Your instructions: Every entry below should be printed exactly, without its images.
START Records provided
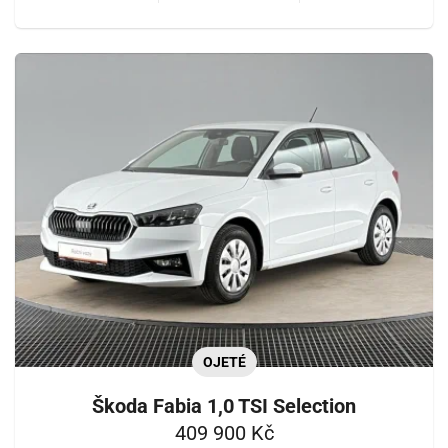
OJETÉ
Škoda Fabia 1,0 TSI Selection
409 900 Kč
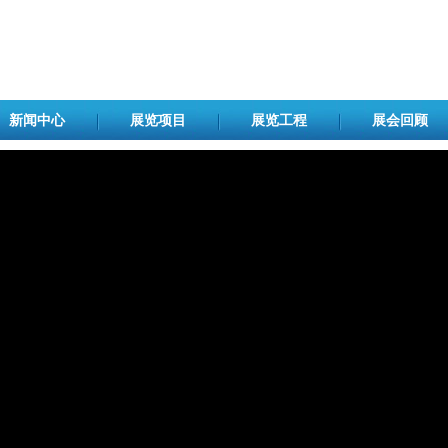
新闻中心
展览项目
展览工程
展会回顾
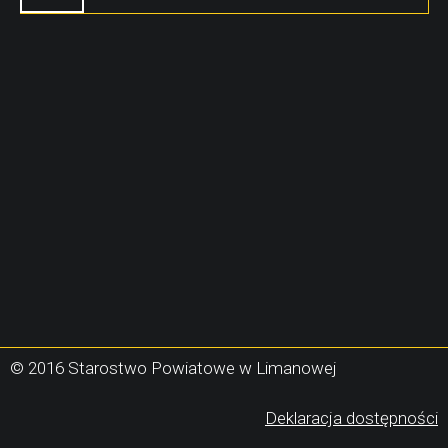
© 2016 Starostwo Powiatowe w Limanowej
(
Deklaracja dostępności
s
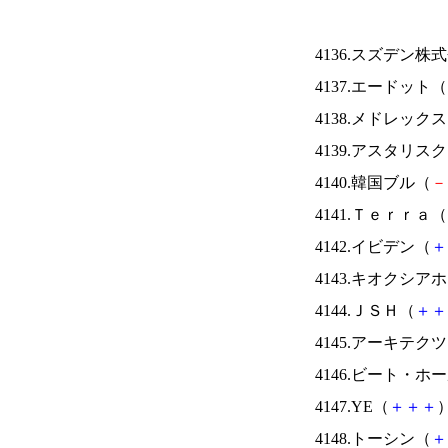
4136.スズデン株
4137.エードット（
4138.メドレック
4139.アスタリス
4140.韓国ブル（
－
4141.Ｔｅｒｒａ（
4142.イビデン（
＋
4143.キオクシ
4144.ＪＳＨ（
＋
＋
4145.アーキテク
4146.ビート・
4147.YE（
＋
＋
＋
）
4148.トーシン（
＋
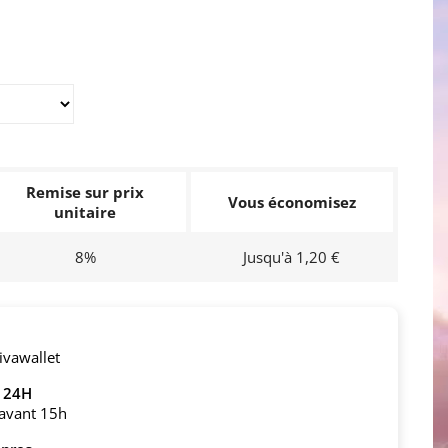
Remise sur prix
Vous économisez
unitaire
8%
Jusqu'à 1,20 €
ivawallet
n 24H
avant 15h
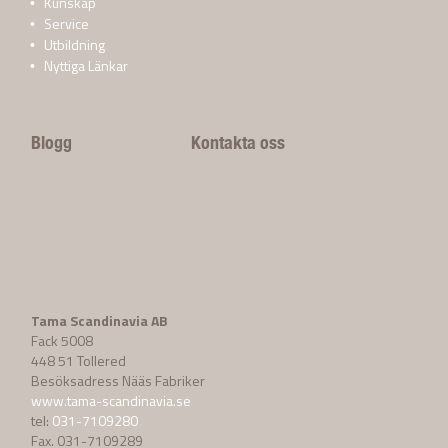
Kunskap
Service
Utbildning
Nyttiga Länkar
Blogg
Kontakta oss
Tama Scandinavia AB
Fack 5008
448 51 Tollered
Besöksadress Nääs Fabriker
www.tama-scandinavia.se
tel:
031-7109280
Fax. 031-7109289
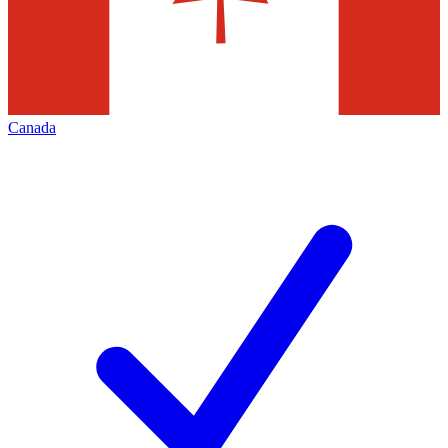
Canada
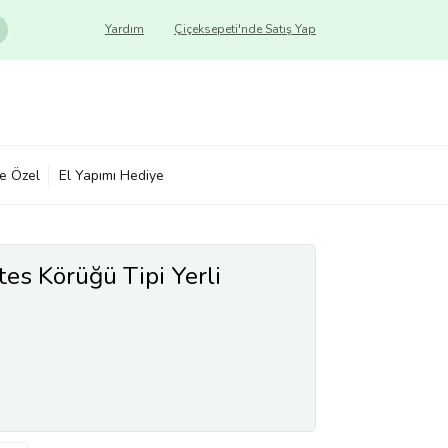
Yardım
Çiçeksepeti'nde Satış Yap
ye Özel
El Yapımı Hediye
s Körüğü Tipi Yerli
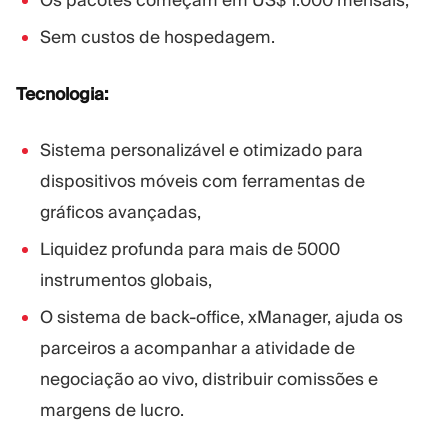
Os pacotes começam em US$ 1.000 mensais,
Sem custos de hospedagem.
Tecnologia:
Sistema personalizável e otimizado para
dispositivos móveis com ferramentas de
gráficos avançadas,
Liquidez profunda para mais de 5000
instrumentos globais,
O sistema de back-office, xManager, ajuda os
parceiros a acompanhar a atividade de
negociação ao vivo, distribuir comissões e
margens de lucro.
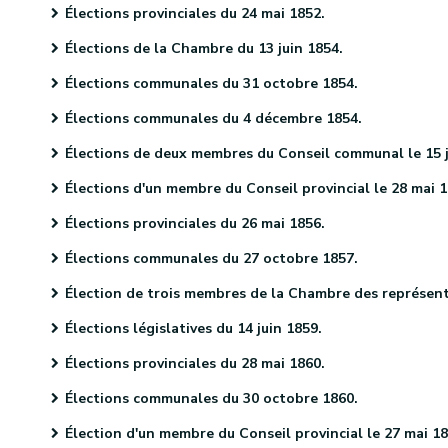
Élections provinciales du 24 mai 1852.
Élections de la Chambre du 13 juin 1854.
Élections communales du 31 octobre 1854.
Élections communales du 4 décembre 1854.
Élections de deux membres du Conseil communal le 15 janvier 1855
Élections d'un membre du Conseil provincial le 28 mai 185
Élections provinciales du 26 mai 1856.
Élections communales du 27 octobre 1857.
Élection de trois membres de la Chambre des représentants le 10 décembre 1857
Élections législatives du 14 juin 1859.
Élections provinciales du 28 mai 1860.
Élections communales du 30 octobre 1860.
Élection d'un membre du Conseil provincial le 27 mai 1861.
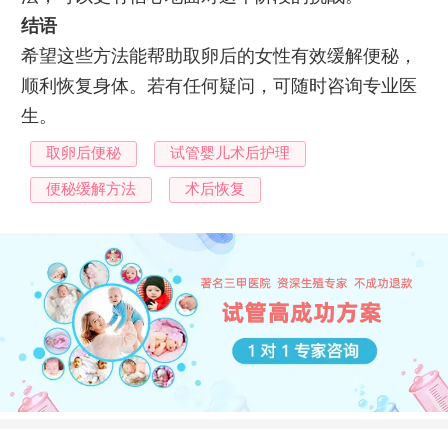
结语
希望这些方法能帮助取卵后的女性有效缓解便秘，
顺利恢复身体。若有任何疑问，可随时咨询专业医
生。
取卵后便秘
试管婴儿术后护理
便秘缓解方法
术后恢复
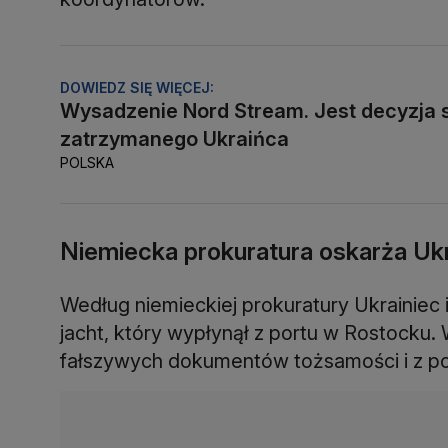
DOWIEDZ SIĘ WIĘCEJ:
Wysadzenie Nord Stream. Jest decyzja 
zatrzymanego Ukraińca
POLSKA
Niemiecka prokuratura oskarża Uk
Według niemieckiej prokuratury Ukrainiec i
jacht, który wypłynął z portu w Rostocku
fałszywych dokumentów tożsamości i z p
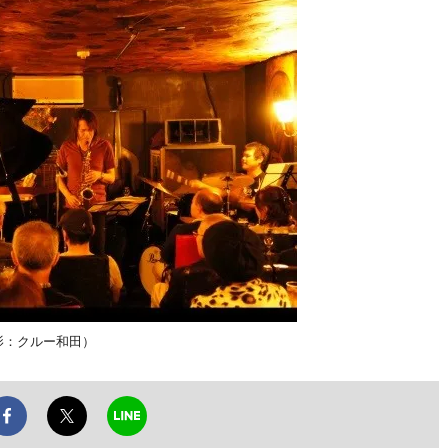
影：クルー和田）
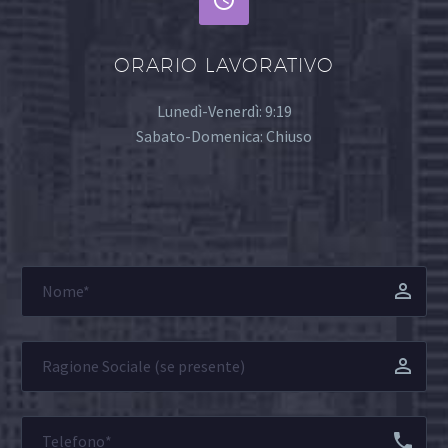


ORARIO LAVORATIVO
Lunedì-Venerdì: 9:19
Sabato-Domenica: Chiuso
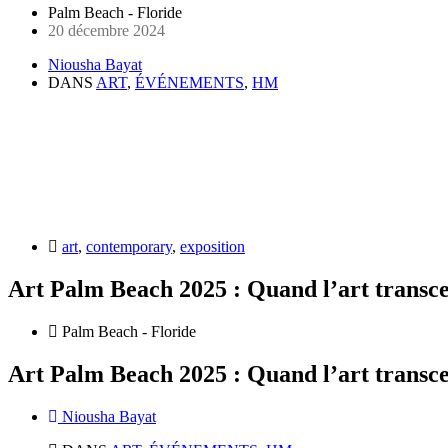
Palm Beach - Floride
20 décembre 2024
Niousha Bayat
DANS
ART
,
ÉVÉNEMENTS
,
HM
art
,
contemporary
,
exposition
Art Palm Beach 2025 : Quand l’art transce
Palm Beach - Floride
Art Palm Beach 2025 : Quand l’art transce
Niousha Bayat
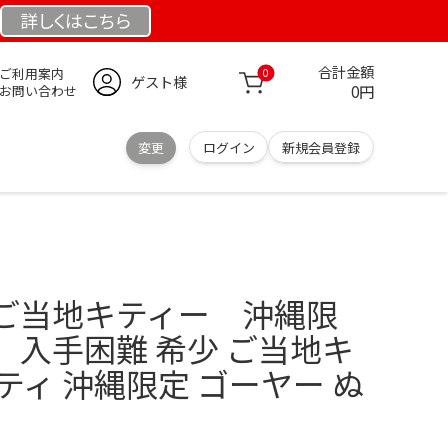
詳しくは
こちら
合計金額
ご利用案内
0
ゲスト様
0円
お問い合わせ
変更
ログイン
新規会員登録
ご当地キティー 沖縄限
 入手困難 希少 ご当地キ
ティ 沖縄限定 ゴーヤー ぬ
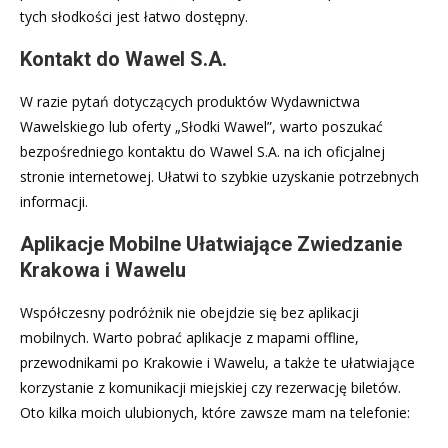
tych słodkości jest łatwo dostępny.
Kontakt do Wawel S.A.
W razie pytań dotyczących produktów Wydawnictwa
Wawelskiego lub oferty „Słodki Wawel”, warto poszukać
bezpośredniego kontaktu do Wawel S.A. na ich oficjalnej
stronie internetowej. Ułatwi to szybkie uzyskanie potrzebnych
informacji.
Aplikacje Mobilne Ułatwiające Zwiedzanie
Krakowa i Wawelu
Współczesny podróżnik nie obejdzie się bez aplikacji
mobilnych. Warto pobrać aplikacje z mapami offline,
przewodnikami po Krakowie i Wawelu, a także te ułatwiające
korzystanie z komunikacji miejskiej czy rezerwację biletów.
Oto kilka moich ulubionych, które zawsze mam na telefonie:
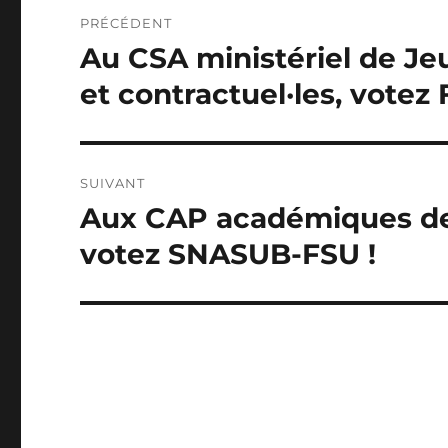
Navigation
PRÉCÉDENT
de
Au CSA ministériel de Je
Publication
précédente :
l’article
et contractuel·les, votez 
SUIVANT
Aux CAP académiques des
Publication
suivante :
votez SNASUB-FSU !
END Records provided
Result of the task:
OJETÉ
Škoda Fabia 1,0 TSI Selection
409 900 Kč
新闻中心
展览项目
展览工程
展会回顾
© 2016 Starostwo Powiatowe w Limanowej
(
Deklaracja dostępności
s
4136.スズデン株
4137.エードット（
4138.メドレック
4139.アスタリス
4140.韓国ブル（
－
4141.Ｔｅｒｒａ（
4142.イビデン（
＋
4143.キオクシ
4144.ＪＳＨ（
＋
＋
4145.アーキテク
4146.ビート・
4147.YE（
＋
＋
＋
）
4148.トーシン（
＋
Remise sur prix
Vous économisez
unitaire
8%
Jusqu'à 1,20 €
ivawallet
n 24H
avant 15h
Kunskap
Service
Utbildning
Nyttiga Länkar
Blogg
Kontakta oss
Tama Scandinavia AB
Fack 5008
448 51 Tollered
Besöksadress Nääs Fabriker
www.tama-scandinavia.se
tel:
031-7109280
Fax. 031-7109289
Canada
Yardım
Çiçeksepeti'nde Satış Yap
ye Özel
El Yapımı Hediye
s Körüğü Tipi Yerli
Os pacotes começam em US$ 1.000 mensais,
Sem custos de hospedagem.
Tecnologia:
Sistema personalizável e otimizado para
dispositivos móveis com ferramentas de
gráficos avançadas,
Liquidez profunda para mais de 5000
instrumentos globais,
O sistema de back-office, xManager, ajuda os
parceiros a acompanhar a atividade de
negociação ao vivo, distribuir comissões e
margens de lucro.
Élections provinciales du 24 mai 1852.
Élections de la Chambre du 13 juin 1854.
Élections communales du 31 octobre 1854.
Élections communales du 4 décembre 1854.
Élections de deux membres du Conseil communal le 15 janvier 1855
Élections d'un membre du Conseil provincial le 28 mai 185
Élections provinciales du 26 mai 1856.
Élections communales du 27 octobre 1857.
Élection de trois membres de la Chambre des représentants le 10 décembre 1857
Élections législatives du 14 juin 1859.
Élections provinciales du 28 mai 1860.
Élections communales du 30 octobre 1860.
Élection d'un membre du Conseil provincial le 27 mai 1861.
结语
希望这些方法能帮助取卵后的女性有效缓解便秘，
顺利恢复身体。若有任何疑问，可随时咨询专业医
生。
取卵后便秘
试管婴儿术后护理
便秘缓解方法
术后恢复
DOWIEDZ SIĘ WIĘCEJ:
Wysadzenie Nord Stream. Jest decyzja 
zatrzymanego Ukraińca
POLSKA
Niemiecka prokuratura oskarża Uk
Według niemieckiej prokuratury Ukrainiec i
jacht, który wypłynął z portu w Rostocku
fałszywych dokumentów tożsamości i z p
影：クルー和田）


ORARIO LAVORATIVO
Lunedì-Venerdì: 9:19
Sabato-Domenica: Chiuso
Palm Beach - Floride
20 décembre 2024
Niousha Bayat
DANS
ART
,
ÉVÉNEMENTS
,
HM
art
,
contemporary
,
exposition
Art Palm Beach 2025 : Quand l’art transce
Palm Beach - Floride
Art Palm Beach 2025 : Quand l’art transce
Niousha Bayat
詳しくは
こちら
合計金額
ご利用案内
0
ゲスト様
0円
お問い合わせ
変更
ログイン
新規会員登録
ご当地キティー 沖縄限
 入手困難 希少 ご当地キ
ティ 沖縄限定 ゴーヤー ぬ
tych słodkości jest łatwo dostępny.
Kontakt do Wawel S.A.
W razie pytań dotyczących produktów Wydawnictwa
Wawelskiego lub oferty „Słodki Wawel”, warto poszukać
bezpośredniego kontaktu do Wawel S.A. na ich oficjalnej
stronie internetowej. Ułatwi to szybkie uzyskanie potrzebnych
informacji.
Aplikacje Mobilne Ułatwiające Zwiedzanie
Krakowa i Wawelu
Współczesny podróżnik nie obejdzie się bez aplikacji
mobilnych. Warto pobrać aplikacje z mapami offline,
przewodnikami po Krakowie i Wawelu, a także te ułatwiające
korzystanie z komunikacji miejskiej czy rezerwację biletów.
Oto kilka moich ulubionych, które zawsze mam na telefonie:
Navigation
PRÉCÉDENT
de
Au CSA ministériel de Je
Publication
précédente :
l’article
et contractuel·les, votez 
SUIVANT
Aux CAP académiques des
Publication
suivante :
votez SNASUB-FSU !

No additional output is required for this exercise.